# Saved entries
========================================================================
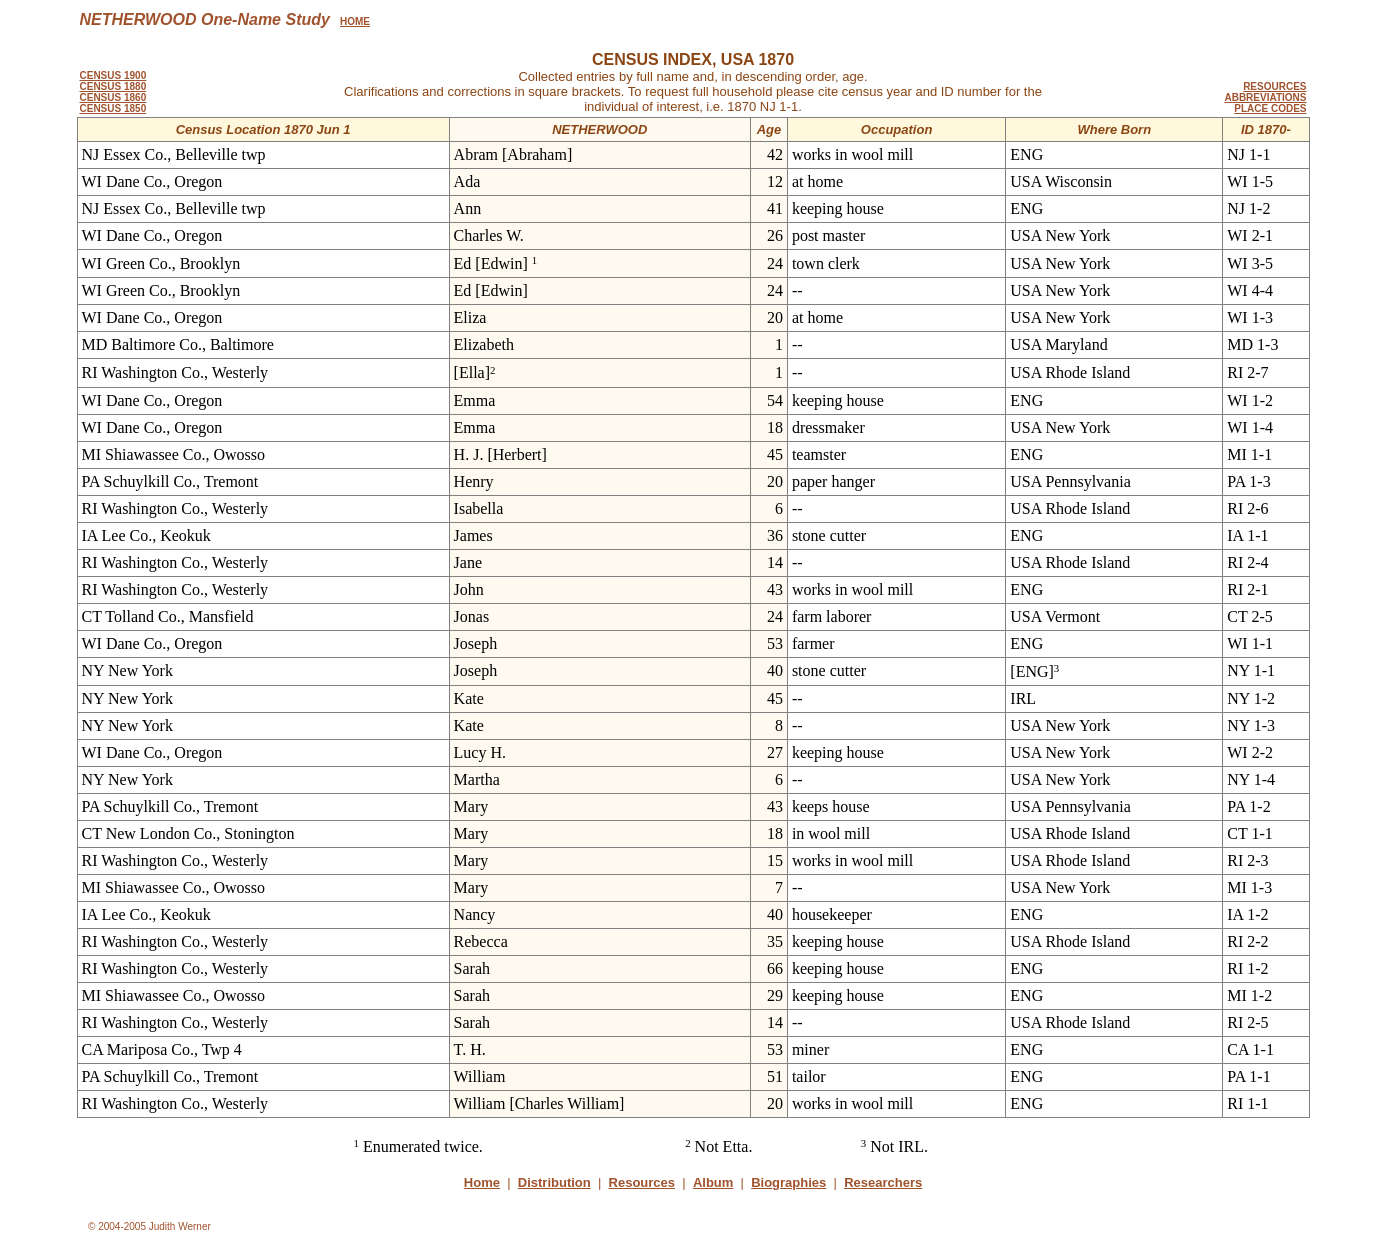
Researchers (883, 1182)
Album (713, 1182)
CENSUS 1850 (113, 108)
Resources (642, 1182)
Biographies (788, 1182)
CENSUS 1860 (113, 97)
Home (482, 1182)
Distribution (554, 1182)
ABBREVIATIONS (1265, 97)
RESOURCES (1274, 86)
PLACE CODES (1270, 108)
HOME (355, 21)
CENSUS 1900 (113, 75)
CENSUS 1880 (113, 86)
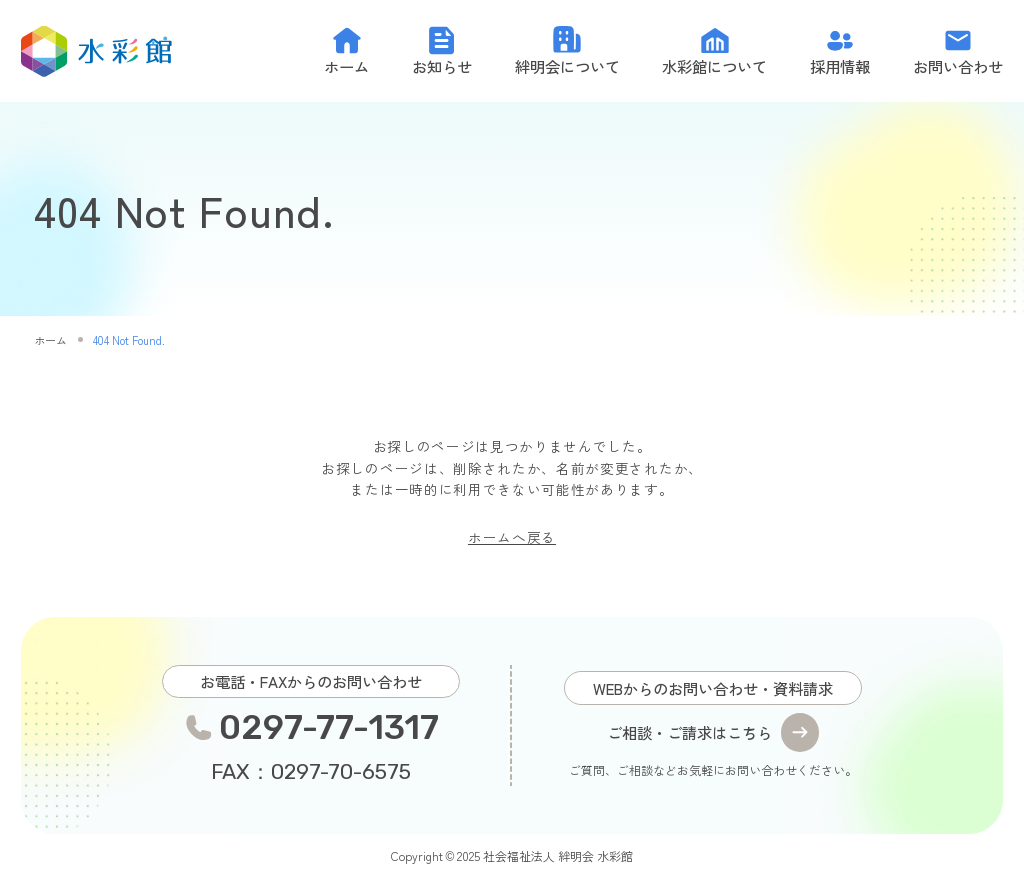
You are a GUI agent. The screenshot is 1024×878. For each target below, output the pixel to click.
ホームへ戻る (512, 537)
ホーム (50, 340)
========================================================================
# Problem
How many lines above contain the word "CENSUS"? Answer with the number alone.

# Exercise result
4